Home AI News Reddit locks down its public data in new content policy, says use now requires a contract

Reddit locks down its public data in new content policy, says use now requires a contract

0
Reddit locks down its public data in new content policy, says use now requires a contract

On Thursday, Reddit is rolling out a brand new coverage geared toward balancing its want to license its content material to bigger tech firms, like Google, and defending customers’ privateness. The newly introduced “Public Content material Coverage” will now be part of Reddit’s current privateness coverage and content material coverage to information how Reddit’s information is being accessed and utilized by industrial entities and different companions. Associated to this, the corporate additionally introduced a subreddit devoted to researchers working with Reddit’s information.

The announcement comes shortly after Reddit’s inventory market debut, which sees the corporate positioning itself to develop income not solely from the advertisements that run on its platform and API utilization by builders but in addition from its corpus of information. The corporate in its IPO prospectus stated it had already made $203 million by information licensing agreements and expects that quantity to extend over time.

Whereas Reddit hadn’t traditionally blocked entry to its information for AI coaching functions, it modified its course final yr. Reddit CEO Steve Huffman advised The New York Occasions that it didn’t make sense for Reddit to proceed to provide “all of that worth to among the largest firms on the planet at no cost,” signaling the corporate’s plan to maneuver into the info licensing house.

With these efforts now nicely underway, the brand new Public Content material Coverage will lock down entry to Reddit’s information with out an settlement. (Reddit says it’s not including new restrictions, simply publicizing the coverage it’s had in place internally for a while.)

“Sadly, we see an increasing number of industrial entities utilizing unauthorized entry or misusing approved entry to gather public information in bulk, together with Reddit public content material,” Reddit writes in its weblog. “Worse, these entities understand they haven’t any limitation on their utilization of that information, and so they achieve this with no regard for person rights or privateness, ignoring affordable authorized, security, and person removing requests. Whereas we are going to proceed our efforts to dam recognized unhealthy actors, we have to do extra to limit entry to Reddit public content material at scale to trusted actors who’ve agreed to abide by our insurance policies. However we additionally must proceed to make sure that customers, mods, researchers, and different good-faith, non-commercial actors have entry.”

In different phrases, entry to Reddit information for analysis and different non-commercial efforts will proceed, however these entities that wish to use Reddit’s information for different functions — together with for AI coaching — should pay.
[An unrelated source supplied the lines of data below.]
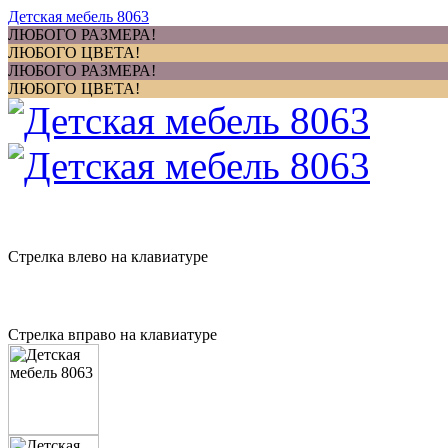
Детская мебель 8063
ЛЮБОГО РАЗМЕРА!
ЛЮБОГО ЦВЕТА!
ЛЮБОГО РАЗМЕРА!
ЛЮБОГО ЦВЕТА!
Стрелка влево на клавиатуре
Стрелка вправо на клавиатуре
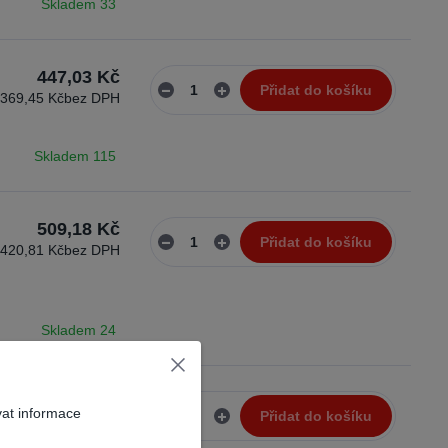
Skladem 33
447,03 Kč
Přidat do košíku
369,45 Kč
bez DPH
Skladem 115
509,18 Kč
Přidat do košíku
420,81 Kč
bez DPH
Skladem 24
509,18 Kč
vat informace
Přidat do košíku
420,81 Kč
bez DPH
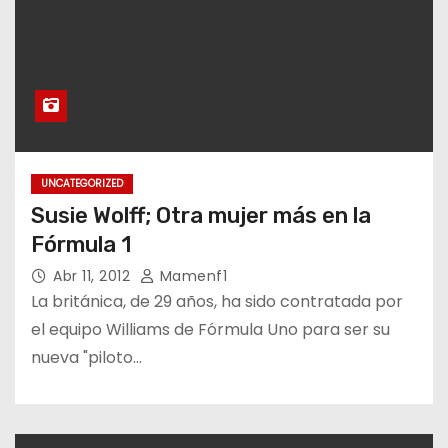
UNCATEGORIZED
Susie Wolff; Otra mujer más en la
Fórmula 1
Abr 11, 2012
Mamenf1
La británica, de 29 años, ha sido contratada por
el equipo Williams de Fórmula Uno para ser su
nueva "piloto…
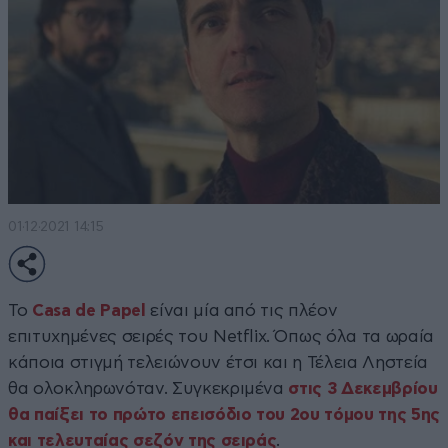
01·12·2021 14:15
Το
Casa de Papel
είναι μία από τις πλέον
επιτυχημένες σειρές του Netflix. Όπως όλα τα ωραία
κάποια στιγμή τελειώνουν έτσι και η Τέλεια Ληστεία
θα ολοκληρωνόταν. Συγκεκριμένα
στις 3 Δεκεμβρίου
θα παίξει το πρώτο επεισόδιο του 2ου τόμου της 5ης
και τελευταίας σεζόν της σειράς
.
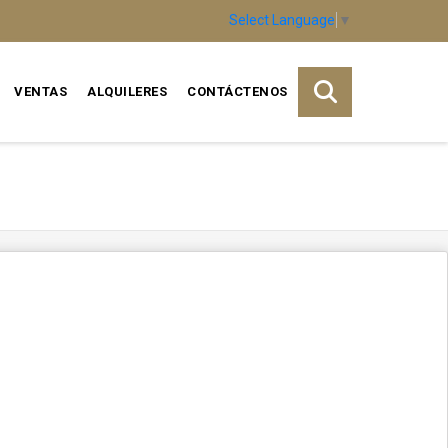
Select Language
▼
VENTAS
ALQUILERES
CONTÁCTENOS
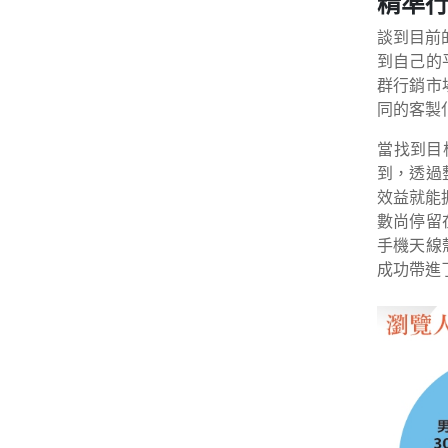
精準行
談到目前
到自己的
群行銷市
同的客製
當找到目
到，透過
效益就能
數尚停留
手機天線
成功帶進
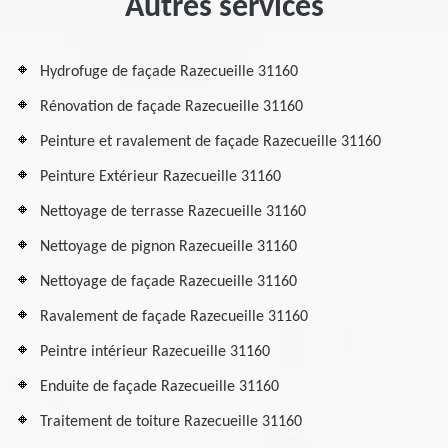
Autres services
Hydrofuge de façade Razecueille 31160
Rénovation de façade Razecueille 31160
Peinture et ravalement de façade Razecueille 31160
Peinture Extérieur Razecueille 31160
Nettoyage de terrasse Razecueille 31160
Nettoyage de pignon Razecueille 31160
Nettoyage de façade Razecueille 31160
Ravalement de façade Razecueille 31160
Peintre intérieur Razecueille 31160
Enduite de façade Razecueille 31160
Traitement de toiture Razecueille 31160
In a graphic shared on the weblog, Reddit makes this clear, saying that companies inquisitive about utilizing Reddit information to “energy, increase or improve your product for any industrial functions” requires a contract.

Picture Credit: Reddit

Advertisers, in the meantime, are directed to an advertisements API for managing campaigns and monitoring their efficiency.

As a result of the corporate is basically simply a big web site, indexable by search engines like google and yahoo, this new coverage goals to lock down Reddit content material from any unauthorized assortment whereas additionally respecting customers’ rights.

As an illustration, Reddit says that its companions should add customers’ choices to delete their content material. So if customers don’t need their private posts to turn into fodder for future AI engines, they need to be capable to decide out. Companions are additionally restricted by the brand new coverage from utilizing Reddit’s content material to establish people or their private data, together with for advert concentrating on. Companions can also’t use Reddit content material to spam or harass its customers or to conduct “background checks, facial recognition, authorities surveillance, or assist regulation enforcement do any of the above.”

The coverage moreover restricts entry to grownup media and clarifies that Reddit gained’t promote its customers’ private data. The corporate additionally notes that it’ll by no means license private content material like non-public messages or private account data, like customers’ emails or searching historical past, amongst different issues.

To assist researchers who wish to use Reddit information for non-commercial functions, the corporate has established a brand new subreddit, r/reddit4researchers. The corporate says it’s partnering with OpenMined to additionally develop a program to information and develop researchers’ collaboration with Reddit.